◆ **Exercise**
Somewhere below are a line with "Sukhmanpreet" and a later line with "Andrea Ghez (1965–)". Output exactly those lines and all lines between them.

[Records to process — start]

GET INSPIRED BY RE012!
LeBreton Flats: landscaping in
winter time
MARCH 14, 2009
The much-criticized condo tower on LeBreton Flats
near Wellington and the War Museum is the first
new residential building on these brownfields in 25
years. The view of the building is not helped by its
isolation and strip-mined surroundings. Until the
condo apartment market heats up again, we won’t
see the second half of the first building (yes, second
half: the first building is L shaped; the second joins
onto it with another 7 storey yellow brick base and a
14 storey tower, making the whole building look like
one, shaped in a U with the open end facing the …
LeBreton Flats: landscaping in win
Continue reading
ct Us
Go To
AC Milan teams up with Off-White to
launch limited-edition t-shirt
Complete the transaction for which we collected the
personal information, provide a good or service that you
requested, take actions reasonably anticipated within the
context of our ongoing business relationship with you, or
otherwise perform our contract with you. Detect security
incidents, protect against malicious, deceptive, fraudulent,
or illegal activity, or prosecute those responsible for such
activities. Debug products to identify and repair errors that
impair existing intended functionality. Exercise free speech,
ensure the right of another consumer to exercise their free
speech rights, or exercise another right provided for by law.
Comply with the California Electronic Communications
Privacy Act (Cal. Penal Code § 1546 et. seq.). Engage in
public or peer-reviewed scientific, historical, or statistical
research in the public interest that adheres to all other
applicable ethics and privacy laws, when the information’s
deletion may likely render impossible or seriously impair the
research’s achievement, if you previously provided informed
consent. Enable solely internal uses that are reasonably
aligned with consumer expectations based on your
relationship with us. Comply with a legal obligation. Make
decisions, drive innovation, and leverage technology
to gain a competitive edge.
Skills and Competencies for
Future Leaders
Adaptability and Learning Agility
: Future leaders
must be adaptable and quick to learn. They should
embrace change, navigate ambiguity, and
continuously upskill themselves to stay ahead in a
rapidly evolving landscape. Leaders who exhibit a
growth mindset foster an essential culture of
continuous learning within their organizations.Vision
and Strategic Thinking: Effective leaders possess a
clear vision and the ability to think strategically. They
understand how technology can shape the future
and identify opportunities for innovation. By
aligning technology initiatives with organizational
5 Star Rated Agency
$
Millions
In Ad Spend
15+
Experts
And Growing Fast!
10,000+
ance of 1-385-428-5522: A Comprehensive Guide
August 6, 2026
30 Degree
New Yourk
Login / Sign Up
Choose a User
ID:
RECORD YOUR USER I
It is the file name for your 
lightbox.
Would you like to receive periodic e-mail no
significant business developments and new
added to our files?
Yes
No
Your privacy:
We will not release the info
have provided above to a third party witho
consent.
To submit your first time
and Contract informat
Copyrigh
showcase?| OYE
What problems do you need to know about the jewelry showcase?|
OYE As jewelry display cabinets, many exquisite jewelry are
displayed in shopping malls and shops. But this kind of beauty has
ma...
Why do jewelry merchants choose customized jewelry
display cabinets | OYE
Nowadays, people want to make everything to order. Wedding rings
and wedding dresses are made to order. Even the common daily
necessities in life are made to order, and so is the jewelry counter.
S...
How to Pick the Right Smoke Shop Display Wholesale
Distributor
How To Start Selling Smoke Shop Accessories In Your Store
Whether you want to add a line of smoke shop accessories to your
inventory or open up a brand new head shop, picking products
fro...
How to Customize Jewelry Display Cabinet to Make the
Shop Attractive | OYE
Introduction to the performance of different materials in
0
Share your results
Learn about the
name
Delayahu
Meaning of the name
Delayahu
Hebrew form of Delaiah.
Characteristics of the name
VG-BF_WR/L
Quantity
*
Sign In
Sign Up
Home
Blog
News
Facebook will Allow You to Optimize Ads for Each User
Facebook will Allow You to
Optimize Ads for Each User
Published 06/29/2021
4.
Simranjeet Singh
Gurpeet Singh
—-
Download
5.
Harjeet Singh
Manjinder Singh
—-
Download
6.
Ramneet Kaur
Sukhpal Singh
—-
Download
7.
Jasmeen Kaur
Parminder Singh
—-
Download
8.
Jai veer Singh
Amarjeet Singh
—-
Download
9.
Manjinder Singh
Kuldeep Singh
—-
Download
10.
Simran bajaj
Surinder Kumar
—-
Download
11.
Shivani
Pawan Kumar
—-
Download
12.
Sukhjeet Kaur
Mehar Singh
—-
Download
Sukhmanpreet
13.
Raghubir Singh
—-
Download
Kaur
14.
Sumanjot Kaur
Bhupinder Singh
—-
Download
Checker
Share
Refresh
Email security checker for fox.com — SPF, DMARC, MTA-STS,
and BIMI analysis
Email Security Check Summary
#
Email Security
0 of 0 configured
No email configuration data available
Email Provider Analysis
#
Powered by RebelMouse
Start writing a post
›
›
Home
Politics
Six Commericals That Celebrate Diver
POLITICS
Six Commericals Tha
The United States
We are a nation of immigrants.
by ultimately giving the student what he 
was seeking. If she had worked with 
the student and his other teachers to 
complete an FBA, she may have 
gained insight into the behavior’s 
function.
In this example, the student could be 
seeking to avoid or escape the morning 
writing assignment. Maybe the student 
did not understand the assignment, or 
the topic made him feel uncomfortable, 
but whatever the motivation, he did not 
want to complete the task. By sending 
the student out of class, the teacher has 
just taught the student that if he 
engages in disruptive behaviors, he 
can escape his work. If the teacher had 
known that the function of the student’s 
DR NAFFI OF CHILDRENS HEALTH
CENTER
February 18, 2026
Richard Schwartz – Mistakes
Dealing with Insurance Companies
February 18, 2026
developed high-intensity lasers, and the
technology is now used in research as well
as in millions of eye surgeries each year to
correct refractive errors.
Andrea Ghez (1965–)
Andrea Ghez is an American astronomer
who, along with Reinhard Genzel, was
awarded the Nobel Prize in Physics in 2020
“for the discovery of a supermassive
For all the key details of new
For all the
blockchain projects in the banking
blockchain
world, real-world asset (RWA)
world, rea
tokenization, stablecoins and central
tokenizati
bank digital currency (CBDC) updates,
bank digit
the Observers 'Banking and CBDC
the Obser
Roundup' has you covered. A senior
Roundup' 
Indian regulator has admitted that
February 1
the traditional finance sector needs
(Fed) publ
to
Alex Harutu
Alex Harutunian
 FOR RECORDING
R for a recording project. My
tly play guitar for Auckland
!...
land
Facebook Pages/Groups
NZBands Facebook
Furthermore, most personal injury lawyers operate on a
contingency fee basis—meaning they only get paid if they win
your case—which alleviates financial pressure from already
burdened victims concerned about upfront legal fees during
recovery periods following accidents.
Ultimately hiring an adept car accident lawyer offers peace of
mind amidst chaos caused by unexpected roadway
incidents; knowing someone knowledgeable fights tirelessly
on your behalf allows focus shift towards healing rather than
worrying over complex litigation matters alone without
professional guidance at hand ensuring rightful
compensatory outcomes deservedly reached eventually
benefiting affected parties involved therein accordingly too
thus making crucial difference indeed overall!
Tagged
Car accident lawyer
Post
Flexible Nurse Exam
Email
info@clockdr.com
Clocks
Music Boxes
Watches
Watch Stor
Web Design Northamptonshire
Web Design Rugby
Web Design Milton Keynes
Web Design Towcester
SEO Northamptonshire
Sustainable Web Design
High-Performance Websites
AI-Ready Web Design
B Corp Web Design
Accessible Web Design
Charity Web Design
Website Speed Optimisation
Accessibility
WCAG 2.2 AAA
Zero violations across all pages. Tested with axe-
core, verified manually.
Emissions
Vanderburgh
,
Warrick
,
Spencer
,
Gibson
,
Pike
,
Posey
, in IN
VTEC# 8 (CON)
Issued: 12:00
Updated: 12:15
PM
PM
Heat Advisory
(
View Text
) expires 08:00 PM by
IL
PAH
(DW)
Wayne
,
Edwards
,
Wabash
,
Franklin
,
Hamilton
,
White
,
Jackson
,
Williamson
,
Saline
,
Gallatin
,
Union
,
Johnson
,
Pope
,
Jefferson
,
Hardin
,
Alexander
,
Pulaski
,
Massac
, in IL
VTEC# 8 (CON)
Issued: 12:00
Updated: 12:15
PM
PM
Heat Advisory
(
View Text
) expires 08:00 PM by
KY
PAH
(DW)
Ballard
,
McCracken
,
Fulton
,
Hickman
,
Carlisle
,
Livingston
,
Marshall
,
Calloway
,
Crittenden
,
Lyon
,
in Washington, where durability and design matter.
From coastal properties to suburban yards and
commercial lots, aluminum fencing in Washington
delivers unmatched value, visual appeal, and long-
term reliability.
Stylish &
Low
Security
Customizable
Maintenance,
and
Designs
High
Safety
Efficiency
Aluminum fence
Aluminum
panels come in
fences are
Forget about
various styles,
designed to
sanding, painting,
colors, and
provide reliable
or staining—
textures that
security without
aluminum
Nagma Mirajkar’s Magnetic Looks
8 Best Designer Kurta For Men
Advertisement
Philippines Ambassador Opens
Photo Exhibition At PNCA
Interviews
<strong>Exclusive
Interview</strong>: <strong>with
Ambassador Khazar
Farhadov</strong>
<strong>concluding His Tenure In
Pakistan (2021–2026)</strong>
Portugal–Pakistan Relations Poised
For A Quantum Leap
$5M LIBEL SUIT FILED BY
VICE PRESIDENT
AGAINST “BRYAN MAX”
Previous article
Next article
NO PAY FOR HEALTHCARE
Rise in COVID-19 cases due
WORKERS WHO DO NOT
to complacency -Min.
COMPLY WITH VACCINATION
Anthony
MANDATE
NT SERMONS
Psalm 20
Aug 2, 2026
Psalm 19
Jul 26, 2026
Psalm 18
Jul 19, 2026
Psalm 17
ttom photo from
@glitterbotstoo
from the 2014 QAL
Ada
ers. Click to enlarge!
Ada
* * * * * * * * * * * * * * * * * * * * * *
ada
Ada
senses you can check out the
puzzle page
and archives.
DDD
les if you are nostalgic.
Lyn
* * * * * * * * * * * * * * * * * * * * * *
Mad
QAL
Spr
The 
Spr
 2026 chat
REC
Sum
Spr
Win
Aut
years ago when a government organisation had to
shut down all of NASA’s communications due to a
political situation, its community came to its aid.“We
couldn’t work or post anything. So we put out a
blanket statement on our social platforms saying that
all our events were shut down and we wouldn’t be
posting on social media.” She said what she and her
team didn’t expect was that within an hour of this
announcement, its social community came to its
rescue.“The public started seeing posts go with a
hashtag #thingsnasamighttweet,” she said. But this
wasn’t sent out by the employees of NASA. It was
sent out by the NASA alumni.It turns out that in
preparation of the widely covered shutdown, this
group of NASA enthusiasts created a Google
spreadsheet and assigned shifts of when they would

[Records to process — finish]

◆ **Solution to this exercise**
Sukhmanpreet
13.
Raghubir Singh
—-
Download
Kaur
14.
Sumanjot Kaur
Bhupinder Singh
—-
Download
Checker
Share
Refresh
Email security checker for fox.com — SPF, DMARC, MTA-STS,
and BIMI analysis
Email Security Check Summary
#
Email Security
0 of 0 configured
No email configuration data available
Email Provider Analysis
#
Powered by RebelMouse
Start writing a post
›
›
Home
Politics
Six Commericals That Celebrate Diver
POLITICS
Six Commericals Tha
The United States
We are a nation of immigrants.
by ultimately giving the student what he 
was seeking. If she had worked with 
the student and his other teachers to 
complete an FBA, she may have 
gained insight into the behavior’s 
function.
In this example, the student could be 
seeking to avoid or escape the morning 
writing assignment. Maybe the student 
did not understand the assignment, or 
the topic made him feel uncomfortable, 
but whatever the motivation, he did not 
want to complete the task. By sending 
the student out of class, the teacher has 
just taught the student that if he 
engages in disruptive behaviors, he 
can escape his work. If the teacher had 
known that the function of the student’s 
DR NAFFI OF CHILDRENS HEALTH
CENTER
February 18, 2026
Richard Schwartz – Mistakes
Dealing with Insurance Companies
February 18, 2026
developed high-intensity lasers, and the
technology is now used in research as well
as in millions of eye surgeries each year to
correct refractive errors.
Andrea Ghez (1965–)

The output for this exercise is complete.